**WHAT YOU WILL DO**
Filter the entries below, keeping only lines with the word "personenbezogenen".

**INFORMATION GIVEN**
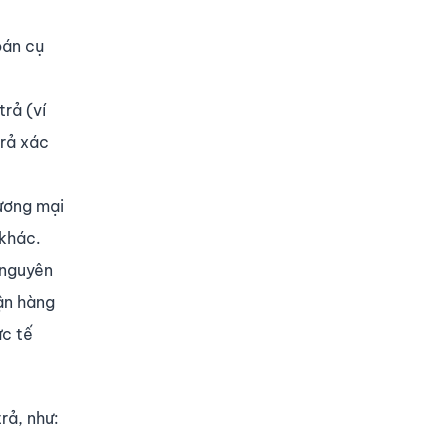
oán cụ
rả (ví
trả xác
hương mại
 khác.
 nguyên
hận hàng
ực tế
rả, như:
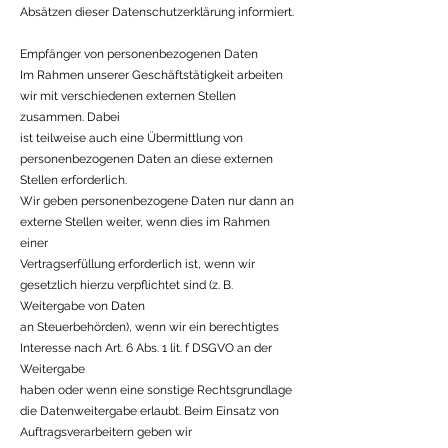
Absätzen dieser Datenschutzerklärung informiert.
Empfänger von personenbezogenen Daten
Im Rahmen unserer Geschäftstätigkeit arbeiten
wir mit verschiedenen externen Stellen
zusammen. Dabei
ist teilweise auch eine Übermittlung von
personenbezogenen Daten an diese externen
Stellen erforderlich.
Wir geben personenbezogene Daten nur dann an
externe Stellen weiter, wenn dies im Rahmen
einer
Vertragserfüllung erforderlich ist, wenn wir
gesetzlich hierzu verpflichtet sind (z. B.
Weitergabe von Daten
an Steuerbehörden), wenn wir ein berechtigtes
Interesse nach Art. 6 Abs. 1 lit. f DSGVO an der
Weitergabe
haben oder wenn eine sonstige Rechtsgrundlage
die Datenweitergabe erlaubt. Beim Einsatz von
Auftragsverarbeitern geben wir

**WRITTEN SOLUTION**
Empfänger von personenbezogenen Daten
personenbezogenen Daten an diese externen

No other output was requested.